Segment Open
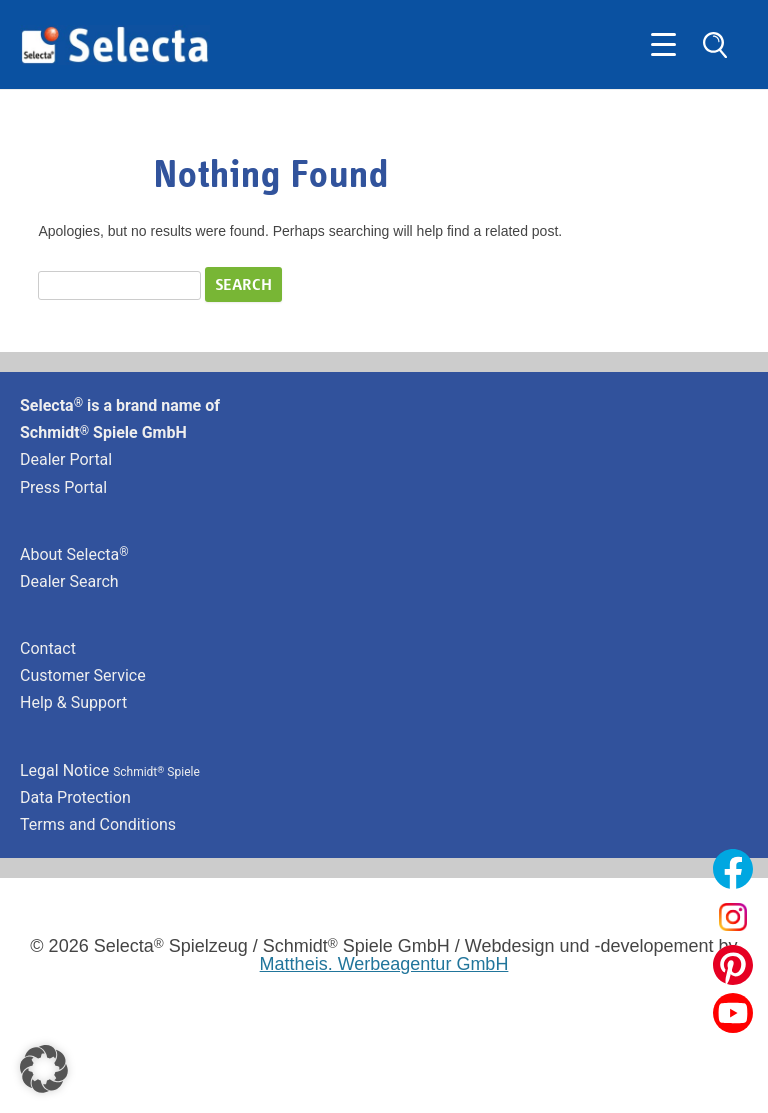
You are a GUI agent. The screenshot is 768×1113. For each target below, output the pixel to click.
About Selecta (74, 554)
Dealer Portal (66, 459)
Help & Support (73, 702)
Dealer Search (69, 581)
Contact (48, 648)
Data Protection (75, 797)
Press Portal (63, 487)
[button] (44, 1069)
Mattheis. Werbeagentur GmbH (384, 964)
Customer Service (83, 675)
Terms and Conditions (98, 824)
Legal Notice (110, 770)
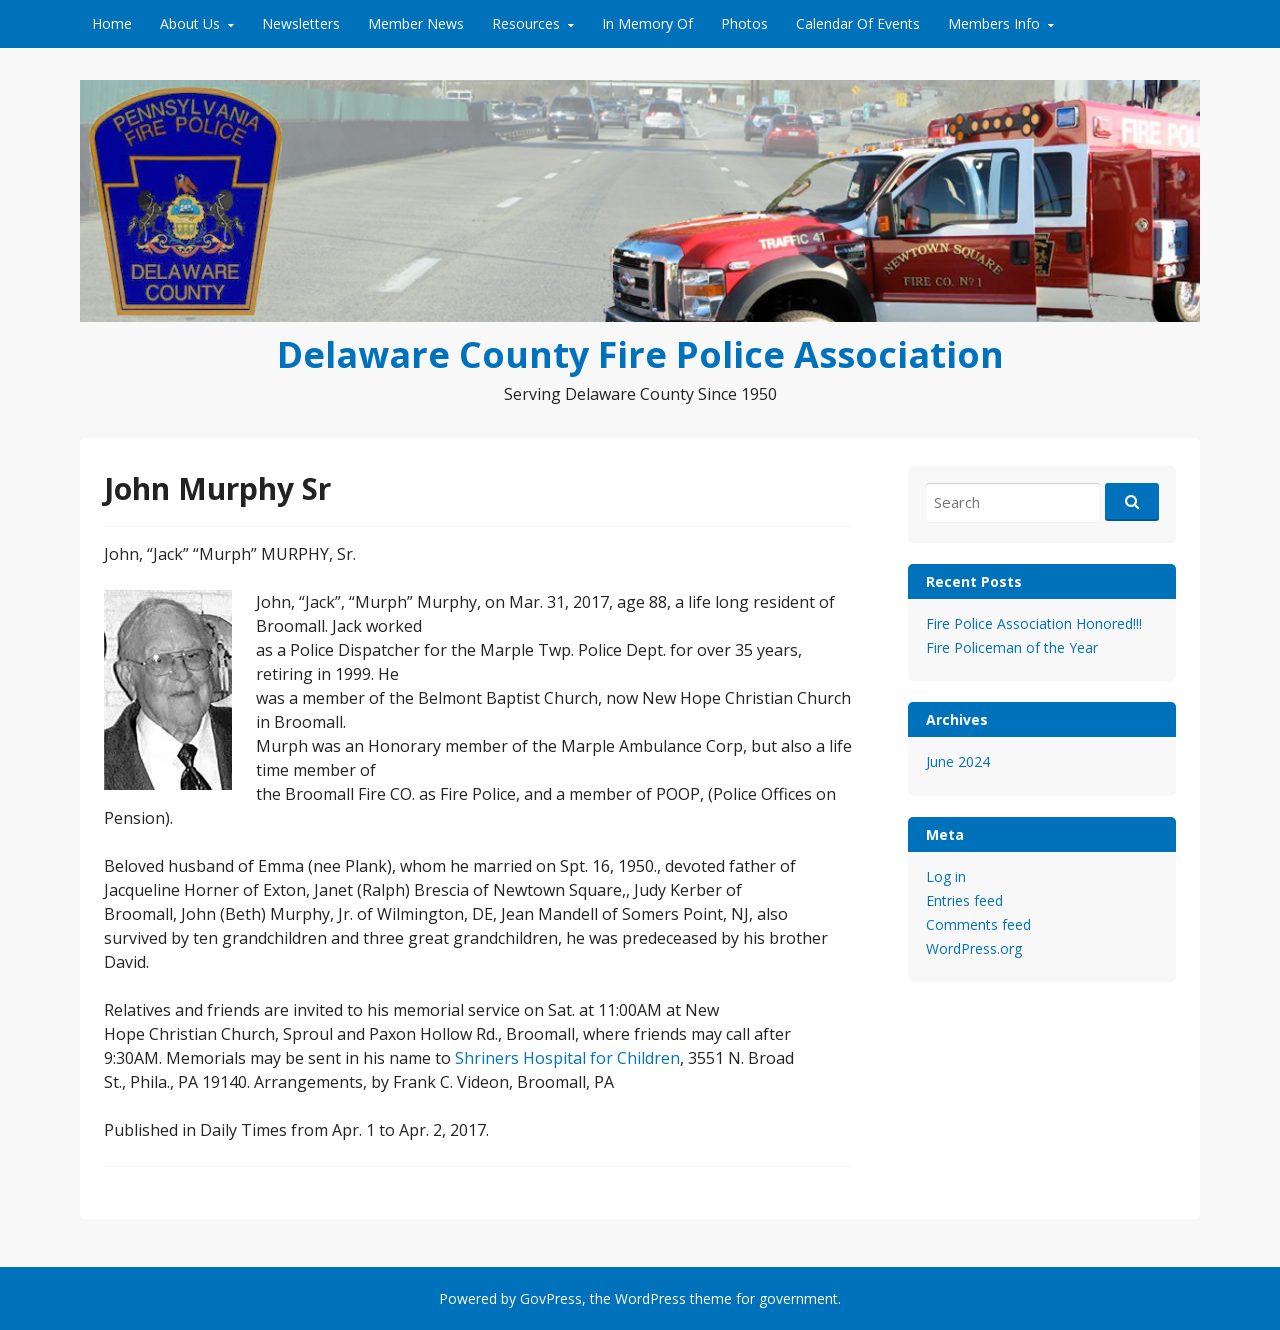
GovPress (551, 1298)
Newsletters (301, 23)
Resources (526, 23)
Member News (416, 23)
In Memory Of (647, 23)
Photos (744, 23)
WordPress (650, 1298)
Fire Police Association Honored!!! (1034, 623)
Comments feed (978, 924)
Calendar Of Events (858, 23)
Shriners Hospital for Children (567, 1058)
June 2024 (958, 761)
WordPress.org (974, 948)
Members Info (994, 23)
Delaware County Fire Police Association (640, 354)
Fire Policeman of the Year (1012, 647)
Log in (946, 876)
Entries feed (964, 900)
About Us (190, 23)
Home (112, 23)
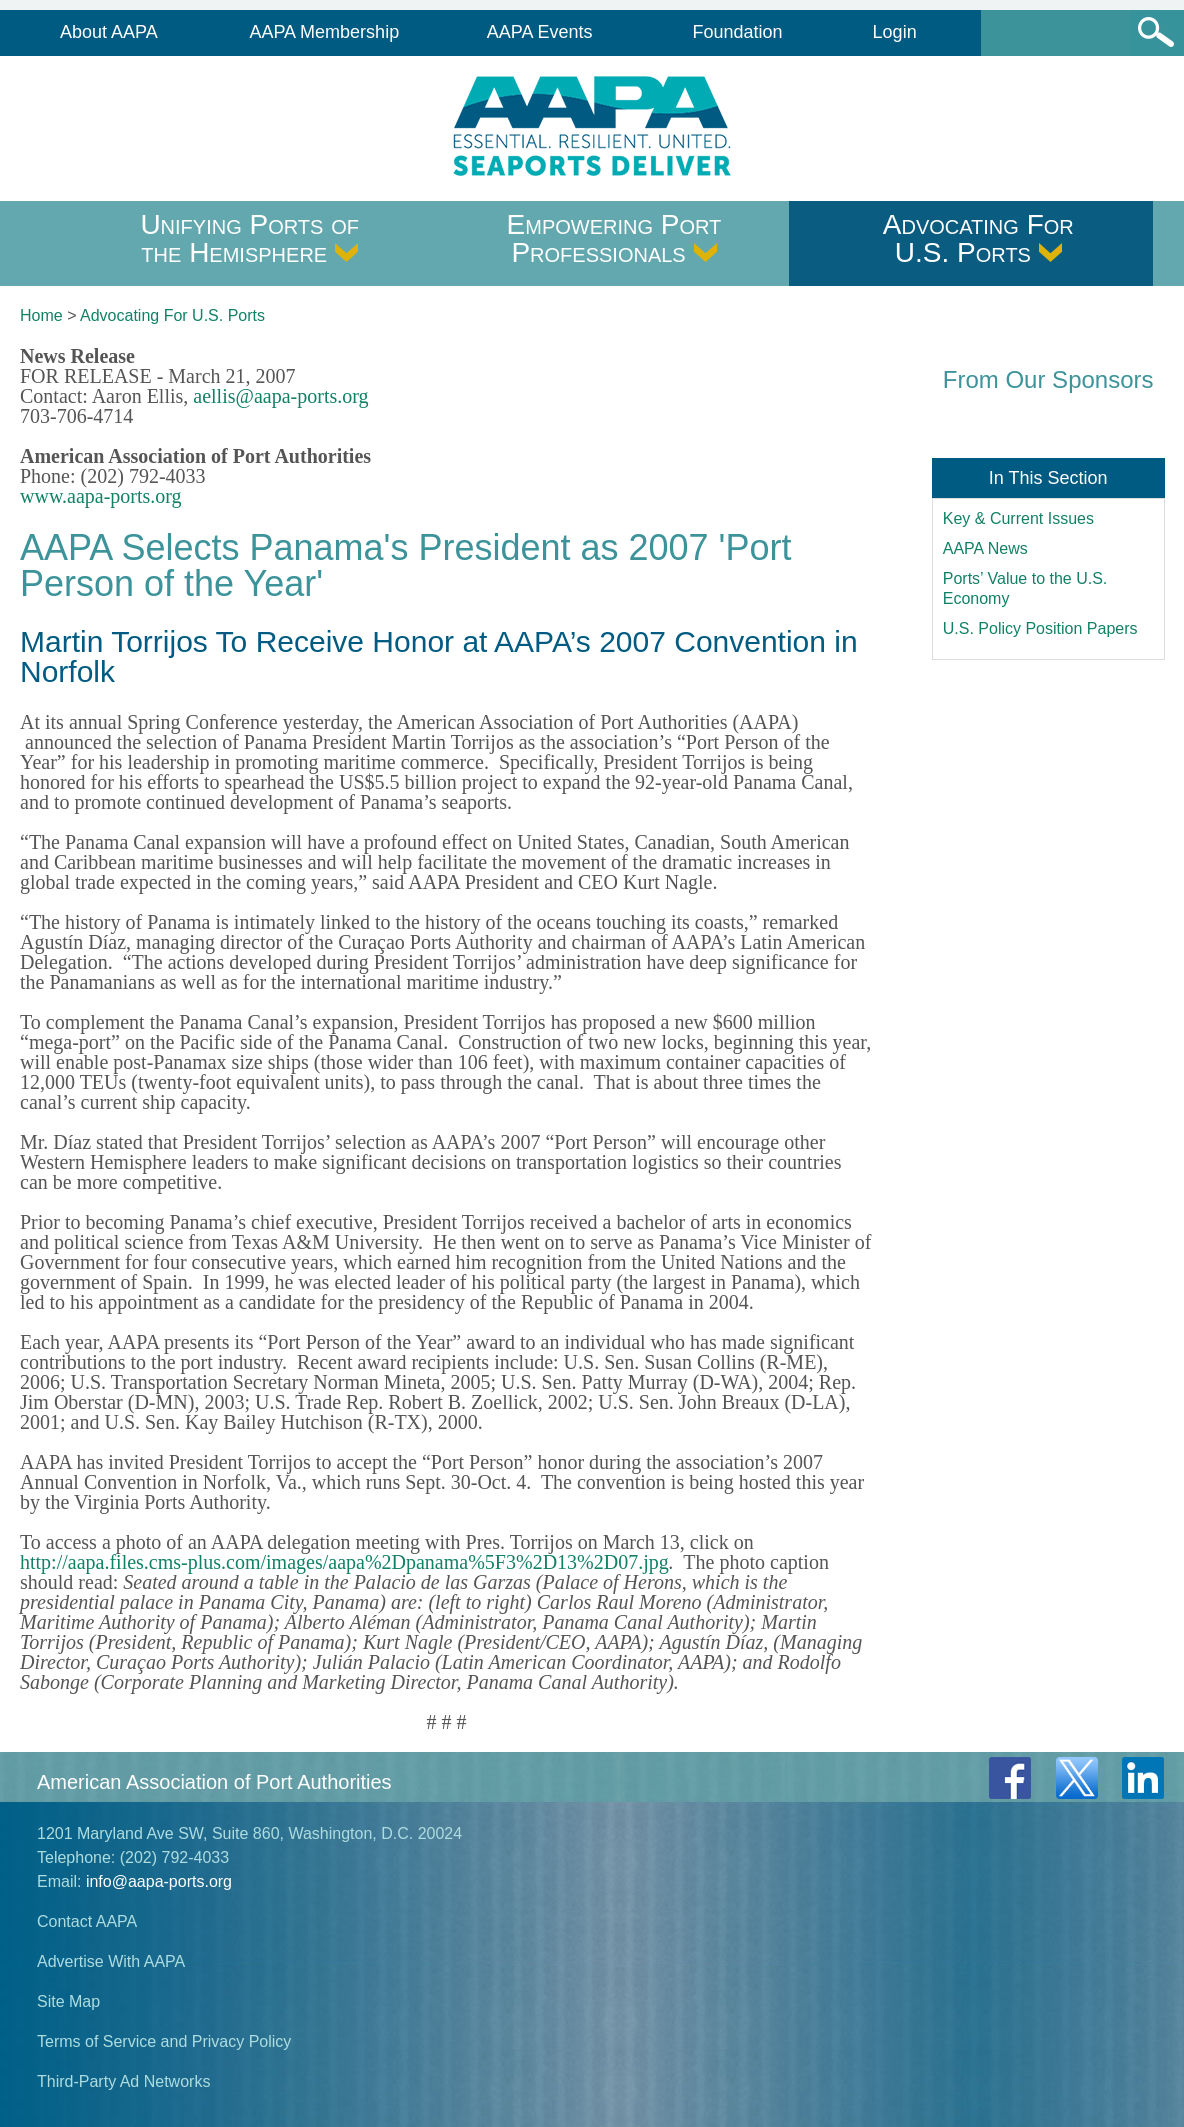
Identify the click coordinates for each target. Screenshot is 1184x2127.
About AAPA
Segment Closed
## Task item
In the data, find how many lines hold the string "Fire", and answer with the number only.

## Finished task
3